Because halothane almost completely blocked metabolic rhodopsin regeneration, but did not or only marginally impair photoreversal, halothane anesthesia strongly inhibited further photon absorptions by rhodopsin after the initial bleaching by white light but not by blue light. Because rhodopsin is the photon receptor needed for the induction of light damage, ¹² halothane anesthesia protected against photoreceptor degeneration induced by white but not by blue light. The photoreceptor cell death induced by blue light also indicates that halothane did not interfere with the execution of the apoptotic program in general. This conclusion is further supported by the induction of the DNA-binding activity of the transcription factor AP-1 by blue light in rats anesthetized with halothane (data not shown). Induction of c-Fos containing AP-1 is essential for the induction/execution of light-induced photoreceptor apoptosis. ^{21 27}  

The protective effect of halothane was not a general effect of anesthesia: BALB/c mice anesthetized with ketamine or xylazine, for example, showed severe photoreceptor degeneration after exposure to white light (data not shown).

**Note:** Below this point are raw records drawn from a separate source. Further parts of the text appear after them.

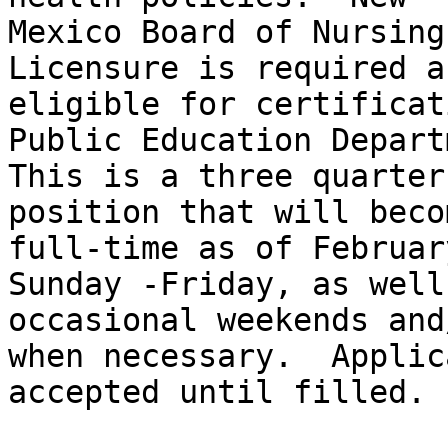
Mexico Board of Nursing
Licensure is required a
eligible for certificat
Public Education Depart
This is a three quarter
position that will becom
full-time as of Februar
Sunday -Friday, as well 
occasional weekends and
when necessary.  Applic
accepted until filled.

Furthermore, anesthesia with a mixture of ketamine/xylazine slowed but did not block metabolic rhodopsin regeneration in rats: 120 minutes after a complete bleach, anesthetized rats regenerated rhodopsin to 54% ± 6% (n = 4 retinas) of the dark value. In comparison, rats that were nonanesthetized regenerated rhodopsin in the same time to 84% ± 6% (n = 5) and halothane anesthesia allowed regeneration only to 8.35 ± 2.3% (n = 4 retinas). We therefore suggest that the observed protective effect is specific for halothane due to the block of rhodopsin regeneration. However, we cannot exclude that other volatile anesthetics such as isoflurane might have effects similar to halothane. 

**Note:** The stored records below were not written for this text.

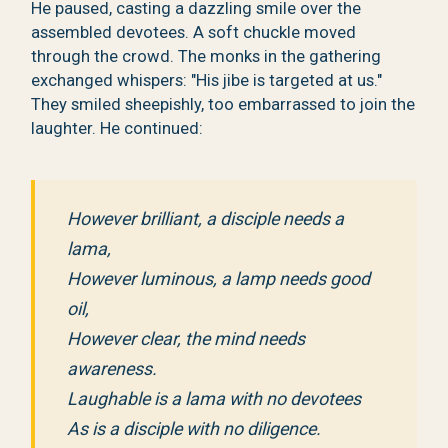
He paused, casting a dazzling smile over the
assembled devotees. A soft chuckle moved
through the crowd. The monks in the gathering
exchanged whispers: "His jibe is targeted at us."
They smiled sheepishly, too embarrassed to join the
laughter. He continued:
However brilliant, a disciple needs a
lama,
However luminous, a lamp needs good
oil,
However clear, the mind needs
awareness.
Laughable is a lama with no devotees
As is a disciple with no diligence.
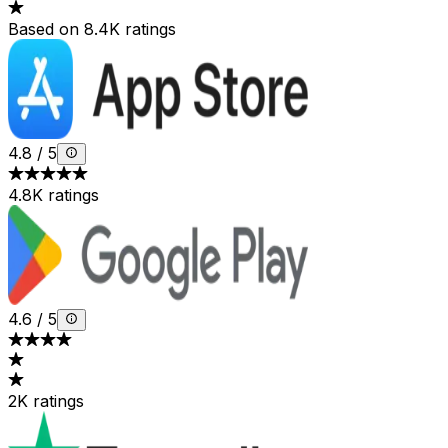
Based on 8.4K ratings
4.8
/
5
4.8K ratings
4.6
/
5
2K ratings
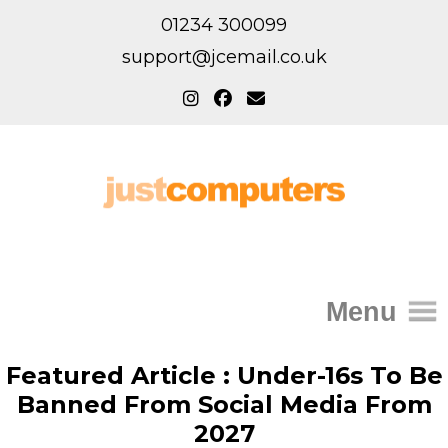
01234 300099
support@jcemail.co.uk
Menu
Home
Featured Article : Under-16s To Be
Banned From Social Media From
IT Support for Homes
2027
Home Support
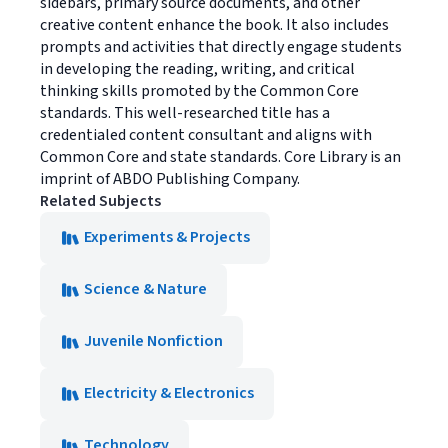
sidebars, primary source documents, and other
creative content enhance the book. It also includes
prompts and activities that directly engage students
in developing the reading, writing, and critical
thinking skills promoted by the Common Core
standards. This well-researched title has a
credentialed content consultant and aligns with
Common Core and state standards. Core Library is an
imprint of ABDO Publishing Company.
Related Subjects
Experiments & Projects
Science & Nature
Juvenile Nonfiction
Electricity & Electronics
Technology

Halothane anesthesia prevented metabolic regeneration of rhodopsin after bleaching. This led to a retina with very little bleachable rhodopsin after the initial bleaching, and, therefore, to an almost complete prevention of photon absorption in white light. Because the rate of photon absorption by rhodopsin is a critical parameter for light damage, halothane anesthesia led to protection against photoreceptor apoptosis. In contrast, when rhodopsin molecules could repeatedly absorb photons under blue-light exposure, halothane did not protect against light damage. 

 

The authors would like to thank Cornelia Imsand, Dora Greuter, and Gaby Hoegger for skilled technical assistance, Joseph Beatrice for sharing some data on rhodopsin measurements in rats, and Theo Seiler for continuous support.